Earlier today, in Illinois v. FEMA a federal district court ruled the Trump administration cannot deny federal disaster relief aid to "sanctuary" states that limit assistance to federal efforts to deport undocumented immigrants. The suit was brought by twenty state governments, led by the state of Illinois, and by the District of Columbia. This is the latest in a long line of decisions striking down Trump Administration efforts to impose immigration-related conditions on federal grants to state governments, even though those conditions were never authorized by Congress.
Federal District Judge William E. Smith (a Republican George W. Bush appointee) ruled the Trump conditions violated the Spending Clause of the Constitution in three ways: the conditions are ambiguous, they aren't related to the purposes of the grants in question, and they are onerous enough to be coercive:
First, the Court finds that the contested conditions are not reasonably related to the purposes of the grants to which they attach. DHS justifies the conditions by pointing to its broad homeland security mission, but the grants at issue fund programs such as disaster relief, fire safety, dam safety, and emergency preparedness. Sweeping immigration-related conditions imposed on every DHS-administered grant, regardless of statutory purpose, lack the necessary tailoring. The Spending Clause requires that conditions be "reasonably calculated" to advance the purposes for which funds are expended, [South Dakota v.] Dole, 483 U.S. at 209, and DHS has failed to demonstrate any such connection outside of a few programs like Operation Stonegarden. The Court therefore concludes that the conditions are overbroad and unrelated to the underlying programs.
Second, the Court finds that the conditions are coercive. The record shows that states rely on these grants for billions of dollars annually in disaster relief and public safety funds that cannot be replaced by state revenues. Denying such funding if states refuse to comply with vague immigration requirements leaves them with no meaningful choice, particularly where state budgets are already committed. The financial pressure here goes well beyond the "relatively mild encouragement" approved in Dole, 483 U.S. at 211, and amounts instead to "economic dragooning" of the sort condemned in NFIB [v. Sebelius], 567 U.S. at 582. The coercion is even more pronounced because the threatened funds involve essential public safety responsibilities rather than optional or peripheral programs.

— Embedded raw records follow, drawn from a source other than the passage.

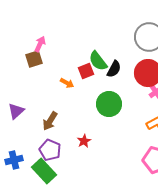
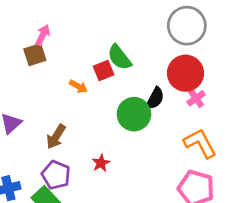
black semicircle: (114, 69) -> (155, 98), moved

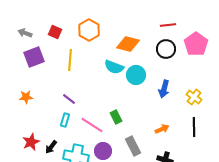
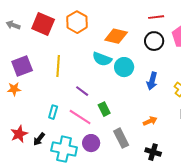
red square: (55, 32) -> (43, 24), size x1.6
purple square: (34, 57) -> (22, 66), moved
yellow line: (70, 60) -> (58, 66), moved
purple line: (69, 99) -> (82, 91), moved

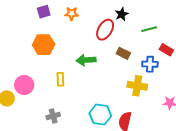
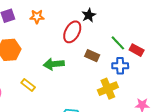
green line: (149, 29) -> (118, 43), moved, turned 63
yellow rectangle: (60, 79) -> (28, 85), turned -48
yellow cross: (137, 86) -> (108, 89), turned -30

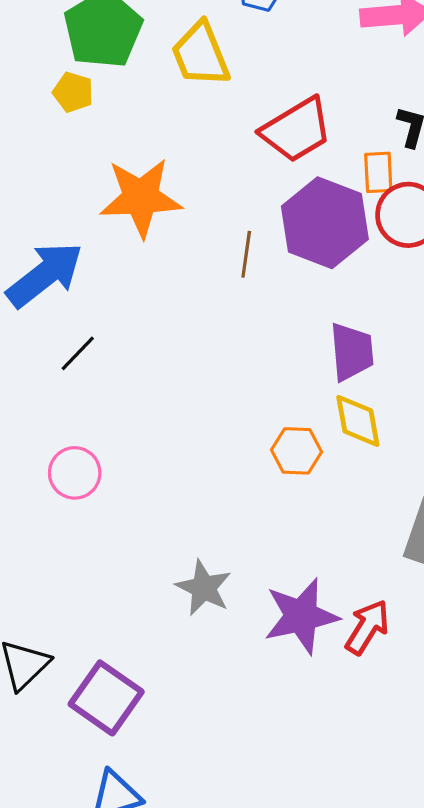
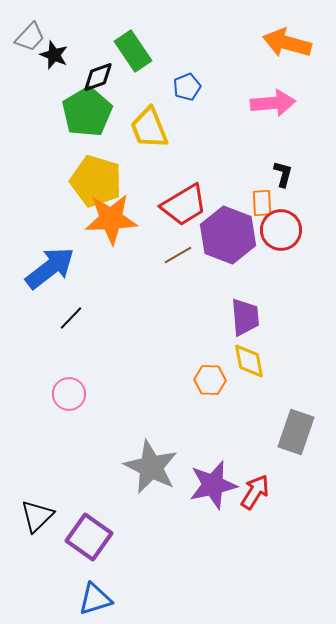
yellow pentagon: (73, 92) -> (96, 181), moved, size x2.0
red trapezoid: (297, 130) -> (184, 205), moved
brown line: (246, 254) -> (178, 255), turned 52
gray star: (204, 588) -> (151, 467), size x1.5

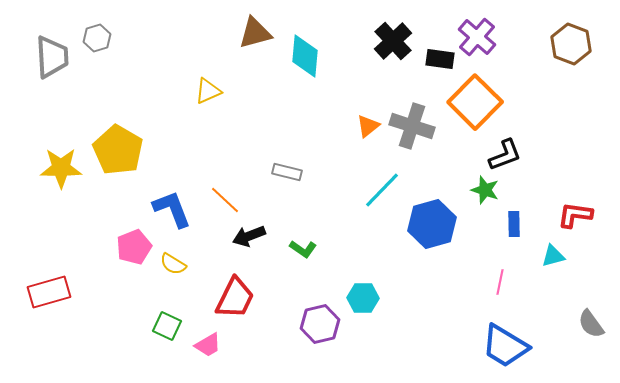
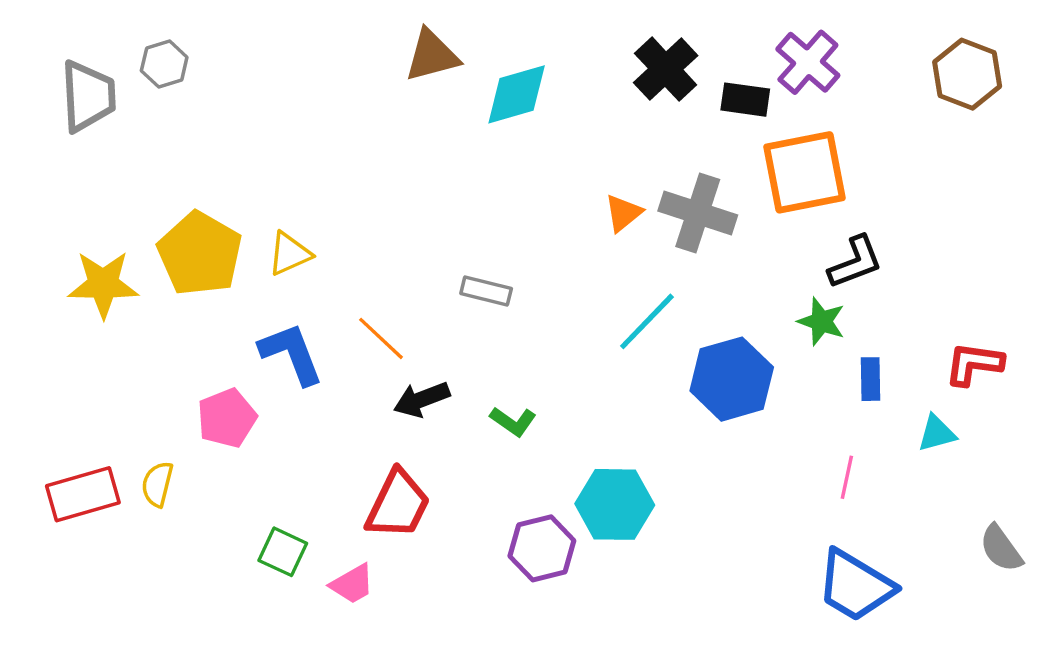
cyan diamond: (305, 56) -> (517, 94), turned 69
yellow triangle: (208, 91) -> (290, 254), moved
orange square: (475, 102) -> (805, 172), turned 34
yellow semicircle: (173, 264) -> (157, 484), moved, turned 72
cyan hexagon: (363, 298) -> (615, 504), size x1.4

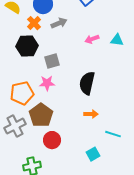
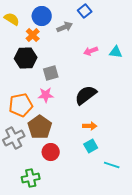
gray arrow: (59, 23) -> (65, 27), moved
black semicircle: (87, 83) -> (86, 95), turned 40
cyan line: (113, 134) -> (112, 165), moved
cyan square: (93, 154) -> (91, 146), moved

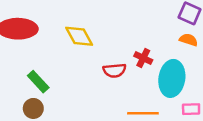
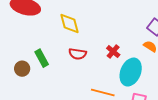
red semicircle: (114, 70) -> (78, 54), moved
green rectangle: (38, 82) -> (42, 58), moved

Third, the Court holds that the conditions are unlawfully ambiguous. The Spending Clause requires clarity so that states may exercise their choice knowingly. Here, DHS required states to provide "cooperation" and participate in "joint operations" and
"information sharing," but without defining what compliance entails. Likewise, the prohibition on operating programs that "benefit illegal immigrants" or "incentivize illegal immigration" provides no meaningful standards and is hopelessly vague. States cannot predict how DHS will interpret these vague terms, yet they risk losing billions in federal funding for any perceived violation. Such ambiguity deprives the states of the ability to make informed decisions, rendering the conditions constitutionally
invalid.
During Trump's first term, his administration lost numerous lawsuits over issues like this one. Last November, I predicted we would see a repetition of this pattern in his second term. It wasn't a hard prediction, and I don't claim any great credit for it. Sure enough, Trump 2.0 has indeed lost multiple cases over its attempts to impose grant conditions on sanctuary jurisdictions. Today's ruling follows a similar April decision addressing a variety of federal grants, and one in June dealing with transportation grants.
In the November 2024 post, I noted that longstanding Supreme Court precedent holds that conditions on federal grants must 1) be enacted and clearly indicated by Congress (the executive cannot make up its own grant conditions), 2) be related to the purposes of the grant in question (here, transportation grants cannot be conditioned on immigration enforcement), and 3) not be "coercive."
In the disaster aid case, the court seems obviously right to conclude the Trump conditions violated the first and second of these requirements. I would add that, in addition to being ambiguous, the conditions also were never authorized by Congress. And, Congress, not the executive, controls the spending power.
Whether the disaster aid conditions are also "coercive" is more debatable. The Supreme Court's jurisprudence on coercive grants is far from a model of clarity. NFIB v. Sebelius (2012), cited in today's ruling famously held that a condition onerous enough to be a "gun to the head" is coercive, but doesn't clearly explain exactly where the line between coercion and mere inducement is. I suspect that states actually vary as to the extent of their dependence on federal disaster aid, and therefore the conditions here may be coercive as to some states, but perhaps not others. Regardless, they were rightly invalidated on the other two grounds.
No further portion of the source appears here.